What to work on:
From the top of the records below, return each line exactly, ending with the line that contains "informed that the".

Source material:
· · · ·

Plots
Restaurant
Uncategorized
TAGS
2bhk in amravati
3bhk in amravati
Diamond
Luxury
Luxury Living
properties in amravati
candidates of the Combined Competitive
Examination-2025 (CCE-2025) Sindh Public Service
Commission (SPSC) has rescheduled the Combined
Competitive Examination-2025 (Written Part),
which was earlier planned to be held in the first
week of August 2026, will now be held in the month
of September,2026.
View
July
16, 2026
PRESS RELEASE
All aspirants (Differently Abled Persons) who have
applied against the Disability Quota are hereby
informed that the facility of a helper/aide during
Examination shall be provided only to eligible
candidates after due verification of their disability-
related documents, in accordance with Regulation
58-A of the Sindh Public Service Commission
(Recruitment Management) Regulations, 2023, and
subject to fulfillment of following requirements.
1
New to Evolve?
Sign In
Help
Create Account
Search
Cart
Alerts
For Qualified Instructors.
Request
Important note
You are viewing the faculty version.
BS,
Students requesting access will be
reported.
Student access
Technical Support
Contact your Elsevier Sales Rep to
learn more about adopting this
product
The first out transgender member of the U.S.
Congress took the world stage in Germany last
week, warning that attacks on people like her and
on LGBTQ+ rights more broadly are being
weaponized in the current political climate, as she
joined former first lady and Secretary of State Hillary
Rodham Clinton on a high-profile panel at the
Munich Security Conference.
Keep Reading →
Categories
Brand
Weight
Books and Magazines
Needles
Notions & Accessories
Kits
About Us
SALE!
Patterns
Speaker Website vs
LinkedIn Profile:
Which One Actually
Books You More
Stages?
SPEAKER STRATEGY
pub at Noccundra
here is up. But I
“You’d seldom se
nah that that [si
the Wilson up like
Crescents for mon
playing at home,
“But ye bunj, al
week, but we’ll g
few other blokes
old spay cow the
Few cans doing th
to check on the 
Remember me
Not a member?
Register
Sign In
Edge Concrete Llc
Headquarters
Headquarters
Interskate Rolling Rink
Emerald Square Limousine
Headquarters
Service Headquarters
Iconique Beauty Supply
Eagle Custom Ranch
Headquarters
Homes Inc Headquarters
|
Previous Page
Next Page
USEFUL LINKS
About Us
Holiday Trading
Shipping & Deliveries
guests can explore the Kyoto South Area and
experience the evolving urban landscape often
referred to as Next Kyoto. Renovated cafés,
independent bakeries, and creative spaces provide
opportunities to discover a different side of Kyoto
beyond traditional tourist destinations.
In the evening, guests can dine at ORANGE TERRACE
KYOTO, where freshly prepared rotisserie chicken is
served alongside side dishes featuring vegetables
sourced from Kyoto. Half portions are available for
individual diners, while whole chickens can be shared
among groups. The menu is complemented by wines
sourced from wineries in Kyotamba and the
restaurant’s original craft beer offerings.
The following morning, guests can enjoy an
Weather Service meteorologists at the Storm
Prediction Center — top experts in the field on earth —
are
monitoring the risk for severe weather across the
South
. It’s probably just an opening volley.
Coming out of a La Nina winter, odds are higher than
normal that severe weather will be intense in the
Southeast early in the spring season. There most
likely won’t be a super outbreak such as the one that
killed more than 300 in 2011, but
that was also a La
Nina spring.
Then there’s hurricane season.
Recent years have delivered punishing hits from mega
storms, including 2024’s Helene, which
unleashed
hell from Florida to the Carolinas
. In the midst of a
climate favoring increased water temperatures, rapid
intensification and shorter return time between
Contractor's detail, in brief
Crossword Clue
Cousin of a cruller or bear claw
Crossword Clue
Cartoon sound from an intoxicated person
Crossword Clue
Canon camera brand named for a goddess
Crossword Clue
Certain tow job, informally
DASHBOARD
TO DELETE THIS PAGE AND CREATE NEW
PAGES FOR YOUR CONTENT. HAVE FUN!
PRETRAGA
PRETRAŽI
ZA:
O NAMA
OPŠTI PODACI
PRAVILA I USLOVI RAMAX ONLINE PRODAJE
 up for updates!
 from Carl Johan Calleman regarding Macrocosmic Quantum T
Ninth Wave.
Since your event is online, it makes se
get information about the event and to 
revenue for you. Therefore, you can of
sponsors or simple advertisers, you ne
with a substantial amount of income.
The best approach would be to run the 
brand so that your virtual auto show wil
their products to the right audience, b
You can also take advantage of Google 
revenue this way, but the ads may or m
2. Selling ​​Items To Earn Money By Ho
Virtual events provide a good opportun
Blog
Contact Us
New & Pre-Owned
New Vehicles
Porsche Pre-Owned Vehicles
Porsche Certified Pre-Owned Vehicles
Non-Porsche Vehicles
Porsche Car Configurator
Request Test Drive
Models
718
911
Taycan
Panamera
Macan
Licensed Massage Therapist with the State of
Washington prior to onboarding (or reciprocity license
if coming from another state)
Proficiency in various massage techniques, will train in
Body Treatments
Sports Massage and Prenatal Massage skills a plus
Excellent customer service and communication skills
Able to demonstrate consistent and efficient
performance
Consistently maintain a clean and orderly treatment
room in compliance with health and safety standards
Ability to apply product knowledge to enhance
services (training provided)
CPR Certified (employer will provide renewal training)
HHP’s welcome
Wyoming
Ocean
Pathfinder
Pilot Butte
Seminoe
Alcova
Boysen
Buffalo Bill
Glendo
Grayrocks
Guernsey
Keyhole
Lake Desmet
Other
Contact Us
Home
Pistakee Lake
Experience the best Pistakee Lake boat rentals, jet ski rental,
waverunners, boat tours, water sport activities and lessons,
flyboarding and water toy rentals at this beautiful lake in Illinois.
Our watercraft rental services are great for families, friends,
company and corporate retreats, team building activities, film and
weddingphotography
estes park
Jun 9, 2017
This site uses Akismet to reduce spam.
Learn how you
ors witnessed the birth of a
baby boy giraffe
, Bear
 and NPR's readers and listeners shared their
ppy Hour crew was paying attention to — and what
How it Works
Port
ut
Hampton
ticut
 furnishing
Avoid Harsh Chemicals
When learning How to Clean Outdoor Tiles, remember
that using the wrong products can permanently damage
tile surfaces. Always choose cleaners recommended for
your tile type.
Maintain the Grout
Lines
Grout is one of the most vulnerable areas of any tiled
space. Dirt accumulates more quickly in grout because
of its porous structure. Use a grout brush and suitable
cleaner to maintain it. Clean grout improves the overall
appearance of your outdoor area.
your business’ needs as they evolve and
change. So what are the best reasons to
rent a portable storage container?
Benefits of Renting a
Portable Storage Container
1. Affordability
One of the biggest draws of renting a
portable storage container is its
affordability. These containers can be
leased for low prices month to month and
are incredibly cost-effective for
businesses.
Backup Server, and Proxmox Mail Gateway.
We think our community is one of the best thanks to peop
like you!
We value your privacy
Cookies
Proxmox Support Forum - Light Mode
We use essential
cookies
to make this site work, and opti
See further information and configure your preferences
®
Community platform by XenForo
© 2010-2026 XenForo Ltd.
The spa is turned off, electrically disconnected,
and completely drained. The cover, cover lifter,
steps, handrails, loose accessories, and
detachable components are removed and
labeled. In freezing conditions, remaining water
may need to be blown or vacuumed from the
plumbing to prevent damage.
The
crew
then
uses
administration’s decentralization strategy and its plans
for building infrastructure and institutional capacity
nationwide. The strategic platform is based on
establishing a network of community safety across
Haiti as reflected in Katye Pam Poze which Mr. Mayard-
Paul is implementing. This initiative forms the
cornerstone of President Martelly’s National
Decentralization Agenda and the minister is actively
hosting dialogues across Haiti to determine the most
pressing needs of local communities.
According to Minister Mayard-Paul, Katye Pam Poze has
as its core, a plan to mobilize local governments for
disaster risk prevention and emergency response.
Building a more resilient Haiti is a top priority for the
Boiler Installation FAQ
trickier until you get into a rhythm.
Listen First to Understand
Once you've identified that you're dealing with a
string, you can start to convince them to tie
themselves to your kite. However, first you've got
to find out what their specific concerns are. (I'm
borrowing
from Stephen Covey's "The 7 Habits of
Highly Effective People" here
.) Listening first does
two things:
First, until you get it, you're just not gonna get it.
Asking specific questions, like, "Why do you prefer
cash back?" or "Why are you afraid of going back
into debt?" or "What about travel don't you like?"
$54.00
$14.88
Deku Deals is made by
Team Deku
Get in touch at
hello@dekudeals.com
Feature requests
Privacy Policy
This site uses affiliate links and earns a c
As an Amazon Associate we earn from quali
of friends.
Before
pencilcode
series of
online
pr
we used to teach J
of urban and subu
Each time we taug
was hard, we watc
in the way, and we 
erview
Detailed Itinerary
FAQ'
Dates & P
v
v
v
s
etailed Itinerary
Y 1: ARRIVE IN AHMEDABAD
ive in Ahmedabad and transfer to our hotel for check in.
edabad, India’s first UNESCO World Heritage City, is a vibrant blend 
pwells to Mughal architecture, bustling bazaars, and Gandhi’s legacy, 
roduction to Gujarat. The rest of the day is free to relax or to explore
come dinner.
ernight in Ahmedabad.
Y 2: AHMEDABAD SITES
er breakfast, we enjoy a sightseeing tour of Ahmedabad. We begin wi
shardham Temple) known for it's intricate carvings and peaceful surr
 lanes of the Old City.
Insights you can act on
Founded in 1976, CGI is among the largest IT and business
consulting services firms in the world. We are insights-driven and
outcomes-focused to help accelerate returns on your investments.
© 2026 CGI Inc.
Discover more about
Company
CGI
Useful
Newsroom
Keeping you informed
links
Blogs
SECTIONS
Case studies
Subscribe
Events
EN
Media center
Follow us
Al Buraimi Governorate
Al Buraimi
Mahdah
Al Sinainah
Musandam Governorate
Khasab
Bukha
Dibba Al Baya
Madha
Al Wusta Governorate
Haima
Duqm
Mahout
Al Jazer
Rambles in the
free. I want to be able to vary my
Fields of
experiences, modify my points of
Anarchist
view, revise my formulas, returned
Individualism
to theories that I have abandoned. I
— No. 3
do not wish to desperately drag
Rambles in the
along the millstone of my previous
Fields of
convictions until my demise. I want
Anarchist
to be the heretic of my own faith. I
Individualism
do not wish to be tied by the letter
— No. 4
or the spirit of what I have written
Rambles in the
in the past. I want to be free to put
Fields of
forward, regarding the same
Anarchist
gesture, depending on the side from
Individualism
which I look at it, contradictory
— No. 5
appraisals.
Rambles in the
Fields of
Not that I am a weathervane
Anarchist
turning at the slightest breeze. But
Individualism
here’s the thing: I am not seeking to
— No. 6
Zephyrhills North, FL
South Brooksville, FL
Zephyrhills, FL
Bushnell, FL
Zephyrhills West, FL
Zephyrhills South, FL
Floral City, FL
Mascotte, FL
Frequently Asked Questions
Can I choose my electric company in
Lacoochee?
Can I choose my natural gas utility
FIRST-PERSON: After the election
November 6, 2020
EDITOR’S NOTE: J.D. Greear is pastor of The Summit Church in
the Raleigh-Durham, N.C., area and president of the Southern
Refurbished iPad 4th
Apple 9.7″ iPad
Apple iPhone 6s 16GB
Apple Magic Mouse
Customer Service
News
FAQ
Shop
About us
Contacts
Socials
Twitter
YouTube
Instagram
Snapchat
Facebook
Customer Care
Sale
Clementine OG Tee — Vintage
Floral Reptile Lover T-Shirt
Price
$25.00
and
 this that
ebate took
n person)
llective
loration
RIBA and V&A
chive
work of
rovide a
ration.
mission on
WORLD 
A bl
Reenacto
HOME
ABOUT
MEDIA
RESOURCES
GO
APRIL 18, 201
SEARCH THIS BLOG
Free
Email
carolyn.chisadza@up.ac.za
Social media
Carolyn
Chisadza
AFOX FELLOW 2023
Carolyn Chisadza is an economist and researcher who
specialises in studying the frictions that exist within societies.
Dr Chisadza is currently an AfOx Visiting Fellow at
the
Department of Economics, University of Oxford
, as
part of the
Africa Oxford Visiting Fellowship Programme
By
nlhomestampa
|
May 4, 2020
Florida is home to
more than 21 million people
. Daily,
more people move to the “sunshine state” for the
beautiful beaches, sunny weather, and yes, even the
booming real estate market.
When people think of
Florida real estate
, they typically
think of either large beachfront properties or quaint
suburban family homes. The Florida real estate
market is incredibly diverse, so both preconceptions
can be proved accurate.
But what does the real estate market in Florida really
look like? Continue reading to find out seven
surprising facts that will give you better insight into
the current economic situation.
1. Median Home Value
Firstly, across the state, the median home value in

· · · ·

Answer area:
Plots
Restaurant
Uncategorized
TAGS
2bhk in amravati
3bhk in amravati
Diamond
Luxury
Luxury Living
properties in amravati
candidates of the Combined Competitive
Examination-2025 (CCE-2025) Sindh Public Service
Commission (SPSC) has rescheduled the Combined
Competitive Examination-2025 (Written Part),
which was earlier planned to be held in the first
week of August 2026, will now be held in the month
of September,2026.
View
July
16, 2026
PRESS RELEASE
All aspirants (Differently Abled Persons) who have
applied against the Disability Quota are hereby
informed that the facility of a helper/aide during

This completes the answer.